My favorite productivity tool is a timer. I use it for quick five-minute sprints to clear off my desk, for fifteen-minute breaks (http://chronicle.com/blogs/profhacker/why-15-minutes/40196) or to get started on a project, and for sustained writing in blocks of 40 minutes. A timer keeps me focused during work and lets me fully relax during a break. If, like me, you have a tendency to get deeply absorbed in certain kinds of tasks, a timer can help remind you when it’s time to change gears and do something else.

Although I use digital tools for my calendar and to-do list, I also use pen and paper quite a bit at different points in my workflow, especially for brainstorming, planning, and creative work.
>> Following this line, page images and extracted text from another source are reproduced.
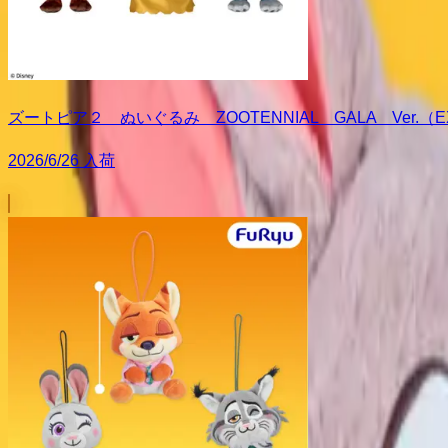
ズートピア２ ぬいぐるみ ZOOTENNIAL GALA Ver.（E
2026/6/26 入荷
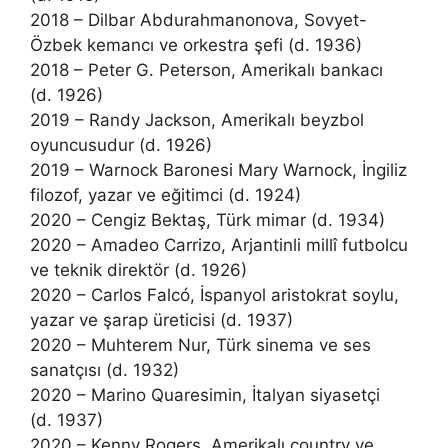
2018 – Dilbar Abdurahmanonova, Sovyet-
Özbek kemancı ve orkestra şefi (d. 1936)
2018 – Peter G. Peterson, Amerikalı bankacı
(d. 1926)
2019 – Randy Jackson, Amerikalı beyzbol
oyuncusudur (d. 1926)
2019 – Warnock Baronesi Mary Warnock, İngiliz
filozof, yazar ve eğitimci (d. 1924)
2020 – Cengiz Bektaş, Türk mimar (d. 1934)
2020 – Amadeo Carrizo, Arjantinli millî futbolcu
ve teknik direktör (d. 1926)
2020 – Carlos Falcó, İspanyol aristokrat soylu,
yazar ve şarap üreticisi (d. 1937)
2020 – Muhterem Nur, Türk sinema ve ses
sanatçısı (d. 1932)
2020 – Marino Quaresimin, İtalyan siyasetçi
(d. 1937)
2020 – Kenny Rogers, Amerikalı country ve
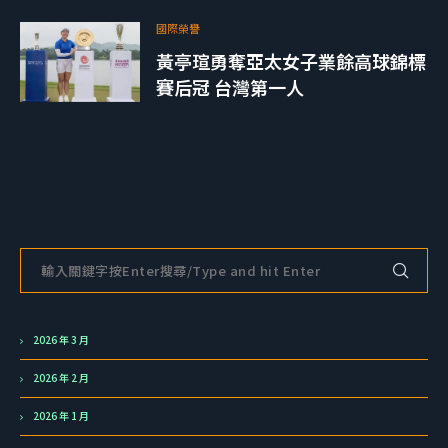
國際榮譽
黃亭瑄勇奪亞太女子業餘高球錦標
賽后冠 台灣第一人
2026 年 3 月
2026 年 2 月
2026 年 1 月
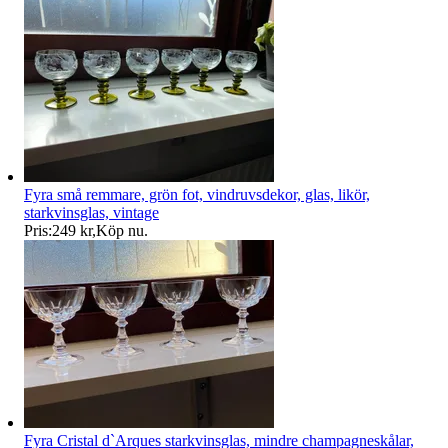
Fyra små remmare, grön fot, vindruvsdekor, glas, likör,
starkvinsglas, vintage
Pris:
249 kr
,
Köp nu
.
Fyra Cristal d`Arques starkvinsglas, mindre champagneskålar,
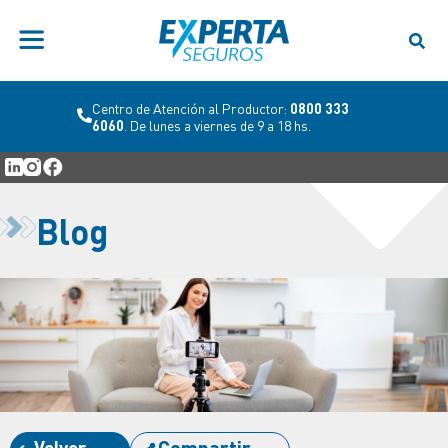
Centro de Atención al Productor:
0800 333
6060
. De lunes a viernes de 9 a 18 hs.
Blog
Volver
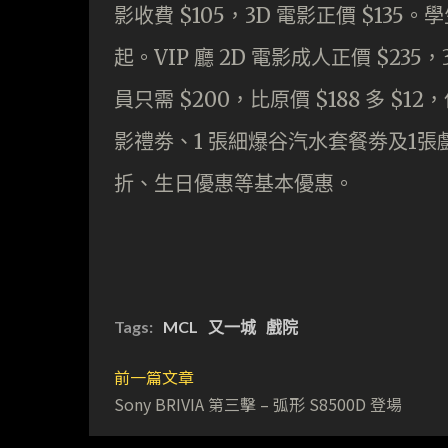
影收費 $105，3D 電影正價 $135。學
起。VIP 廳 2D 電影成人正價 $235
員只需 $200，比原價 $188 多 $12
影禮劵、1 張細爆谷汽水套餐劵及1張
折、生日優惠等基本優惠。
Tags:
MCL
又一城
戲院
前一篇文章
Sony BRIVIA 第三擊 – 弧形 S8500D 登場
I think differently when I’m writing with pen and paper (and research shows that writing by hand uses different parts of your brain than working at the keyboard). I love index cards for focusing my attention on the priorities for each day — something about the constrained size and the act of writing a few key priorities down each morning helps me be more productive.

What’s the most recent adjustment that you’ve made to your personal productivity routine?

About eighteen months ago I started using a standing desk for much of my computer time and have found that it not only helps my spine feel happier, but that it helps me organize my activities according to the physical space where I do them: standing desk for the computer, work table for mindmapping and planning, armchair for reading.

Do you measure your productivity? If so, how do you do it, and what is your metric?

At the start of the day I take a few moments to write in a journal about my intentions for the day, my priorities, and the mindset I want to maintain throughout my various activities. At the end of the day I journal some reflections on how the day went. I’m interested in qualitative reflections rather than quantitative measurements, as that helps me make sure that my chosen activities are connected to my core values and purpose.

What do you think the next productivity trend will be?

I expect that productivity tools will begin to become integrated with health trackers and other devices that are part of the quantified self movement. I recently started using a Basis tracker because it can give me much more detailed data than my previous device — it’s interesting to see, for instance, how your pulse rate or skin temperature change in response to your mental activity as well as physical.